⟨

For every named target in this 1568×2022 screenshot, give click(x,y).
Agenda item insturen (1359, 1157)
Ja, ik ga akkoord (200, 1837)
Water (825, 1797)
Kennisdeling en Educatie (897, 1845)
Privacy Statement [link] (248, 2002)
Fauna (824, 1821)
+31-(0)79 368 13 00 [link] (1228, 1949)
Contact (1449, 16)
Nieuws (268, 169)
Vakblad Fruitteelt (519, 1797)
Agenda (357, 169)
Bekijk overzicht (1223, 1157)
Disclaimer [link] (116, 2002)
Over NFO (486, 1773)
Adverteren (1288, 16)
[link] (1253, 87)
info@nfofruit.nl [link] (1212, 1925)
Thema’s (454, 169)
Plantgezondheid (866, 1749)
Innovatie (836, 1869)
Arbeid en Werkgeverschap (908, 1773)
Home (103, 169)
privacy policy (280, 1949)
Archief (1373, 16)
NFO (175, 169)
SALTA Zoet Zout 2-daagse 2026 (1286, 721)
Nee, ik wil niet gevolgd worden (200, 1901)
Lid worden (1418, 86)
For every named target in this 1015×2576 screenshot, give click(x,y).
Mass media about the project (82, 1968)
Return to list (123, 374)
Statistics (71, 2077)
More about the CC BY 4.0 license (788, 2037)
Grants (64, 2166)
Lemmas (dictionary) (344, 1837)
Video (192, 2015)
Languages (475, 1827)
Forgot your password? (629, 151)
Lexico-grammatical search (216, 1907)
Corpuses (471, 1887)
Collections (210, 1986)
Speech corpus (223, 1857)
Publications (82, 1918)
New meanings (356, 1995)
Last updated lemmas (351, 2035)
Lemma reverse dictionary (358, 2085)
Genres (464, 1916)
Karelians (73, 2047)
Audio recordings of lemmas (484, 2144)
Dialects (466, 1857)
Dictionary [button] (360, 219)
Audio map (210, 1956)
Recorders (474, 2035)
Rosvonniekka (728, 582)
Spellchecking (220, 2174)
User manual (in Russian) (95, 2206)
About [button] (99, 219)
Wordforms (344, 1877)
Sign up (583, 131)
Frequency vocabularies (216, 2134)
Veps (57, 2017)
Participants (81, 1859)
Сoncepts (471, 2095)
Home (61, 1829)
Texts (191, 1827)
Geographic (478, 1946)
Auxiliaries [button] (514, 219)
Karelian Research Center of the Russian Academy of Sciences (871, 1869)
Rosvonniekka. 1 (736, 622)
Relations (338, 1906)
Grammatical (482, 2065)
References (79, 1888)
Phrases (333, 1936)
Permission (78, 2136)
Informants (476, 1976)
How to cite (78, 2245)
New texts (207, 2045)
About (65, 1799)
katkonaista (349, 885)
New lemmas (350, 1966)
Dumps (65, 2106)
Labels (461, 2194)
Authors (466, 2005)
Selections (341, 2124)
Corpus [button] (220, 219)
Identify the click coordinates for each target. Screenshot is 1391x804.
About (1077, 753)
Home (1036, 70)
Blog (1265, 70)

⟩

Requirement: Transcribe, exactly and without additions, the lines of the records above, beginning with the line that contains "Agenda item insturen (1359, 1157)" and ending with the line that contains "Speech corpus (223, 1857)", both included.

Response area:
Agenda item insturen (1359, 1157)
Ja, ik ga akkoord (200, 1837)
Water (825, 1797)
Kennisdeling en Educatie (897, 1845)
Privacy Statement [link] (248, 2002)
Fauna (824, 1821)
+31-(0)79 368 13 00 [link] (1228, 1949)
Contact (1449, 16)
Nieuws (268, 169)
Vakblad Fruitteelt (519, 1797)
Agenda (357, 169)
Bekijk overzicht (1223, 1157)
Disclaimer [link] (116, 2002)
Over NFO (486, 1773)
Adverteren (1288, 16)
[link] (1253, 87)
info@nfofruit.nl [link] (1212, 1925)
Thema’s (454, 169)
Plantgezondheid (866, 1749)
Innovatie (836, 1869)
Arbeid en Werkgeverschap (908, 1773)
Home (103, 169)
privacy policy (280, 1949)
Archief (1373, 16)
NFO (175, 169)
SALTA Zoet Zout 2-daagse 2026 (1286, 721)
Nee, ik wil niet gevolgd worden (200, 1901)
Lid worden (1418, 86)
For every named target in this 1015×2576 screenshot, give click(x,y).
Mass media about the project (82, 1968)
Return to list (123, 374)
Statistics (71, 2077)
More about the CC BY 4.0 license (788, 2037)
Grants (64, 2166)
Lemmas (dictionary) (344, 1837)
Video (192, 2015)
Languages (475, 1827)
Forgot your password? (629, 151)
Lexico-grammatical search (216, 1907)
Corpuses (471, 1887)
Collections (210, 1986)
Speech corpus (223, 1857)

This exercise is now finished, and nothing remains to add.